Okay just so i don't sounds like the best quality food I can give is really bad oens lol here are the dog foods I can get in NZ.


eakanuba 
iams
pedigree
canidae
mightymix
Purina beneful
optimum
select 
home brand
Purina pro plan
Purina Tux
Hills
Royal canin 
Nutro
Champ
Ultra
Purina dog chow
Purina One

That's pretty much it.. If I remember anymore i will write back.. now i need to sleep. Zzzz


----------



## undergunfire (Aug 26, 2009)

I have to go to work right now, even though I am itching to post here!! I'll leave this and update more when I get home...


No corn, no by-products, and try to find a grain-free formula.


----------



## Mrs. PBJ (Aug 26, 2009)

When your feeding any food his target weight is not the only thing you take into acount.

His activity level. His age. His rate of consumtion and how offen he eats especially with raw.

If his target weight is 100 pounds I am going american measure so someone convert for me. He should get 2 percent of his bady weight in food a day.
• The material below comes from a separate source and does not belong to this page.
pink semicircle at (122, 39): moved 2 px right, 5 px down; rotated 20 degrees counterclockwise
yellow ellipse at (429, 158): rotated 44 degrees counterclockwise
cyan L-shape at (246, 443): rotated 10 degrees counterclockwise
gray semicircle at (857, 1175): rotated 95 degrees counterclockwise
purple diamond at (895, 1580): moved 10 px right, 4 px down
Witch would mean he would need 2 pounds of food a day. 

Noe if I had a less active dog I would only give 1 1/2 pounds. You can teak phoenix never gets the same feeding a day I teak base on her body and what we are doing that day. 

If you feed twicea day then I would spilt that 1/1/2 pounds up into two meals. You dont have to give the exact amount each dog is different just like each human. Me and my husband eat the same thing everyday yet I am gaining weight and he is staying the same. 
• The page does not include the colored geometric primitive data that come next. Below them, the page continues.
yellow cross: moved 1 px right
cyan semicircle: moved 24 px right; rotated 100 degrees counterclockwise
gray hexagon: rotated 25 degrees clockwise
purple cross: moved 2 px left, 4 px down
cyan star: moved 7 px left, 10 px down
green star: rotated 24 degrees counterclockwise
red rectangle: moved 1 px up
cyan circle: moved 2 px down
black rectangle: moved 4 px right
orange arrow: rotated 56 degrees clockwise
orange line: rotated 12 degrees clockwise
Oh if I had to choose beteen those I would choose

A -C I would not feed those other two for any reason.


----------



## irishbunny (Aug 26, 2009)

Hills is the best food you can get here anyway lol. My vets carry other food too, so I don't think they get paid just to carry Hills, it just is the best food.


----------



## degrassi (Aug 26, 2009)

I would feed one of the canidae grain free formulas, but even the formulas with grain in them are better then most of the other brands listed.


----------



## Flash (Aug 26, 2009)

I would choose A or the Canidae out of the bunch. Many of my clients use Solid Gold, Wellness, Innova and even Paul Newman's Organic has very good ingredients, Merrick. I use Wellnes for my cat and I could see a huge difference from the Iams she used to get.


----------



## undergunfire (Aug 26, 2009)

This is a really good website for dog kibble foods...
http://www.dogfoodproject.com/index.php?page=main

Raw feeding....
http://www.rawlearning.com/

Your dog shouldn't gain unnecessary weight off of feeding raw...if overweight, they should be losing weight to get to a normal weight (with regular exercise). I am contemplating feeding my cats raw, but I need to do a ton of research. If feeding raw...you really need to know what you are doing, so that your pet is getting all that they need.




Kat....2 pounds of food (even 1 pound), I personally think it way too much for any dog. I have never heard of feeding that much. I think most pet owners would be broke if they fed that much in a high quality food to a dog...I know I would! I'd spend $14 every 5 days...haha.


----------



## CKGS (Aug 26, 2009)

Canidae or Wellness are wonderful feeds.


----------



## Korr_and_Sophie (Aug 26, 2009)

*undergunfire wrote: *


> Kat....2 pounds of food (even 1 pound), I personally think it way too much for any dog. I have never heard of feeding that much. I think most pet owners would be broke if they fed that much in a high quality food to a dog...I know I would! I'd spend $14 every 5 days...haha.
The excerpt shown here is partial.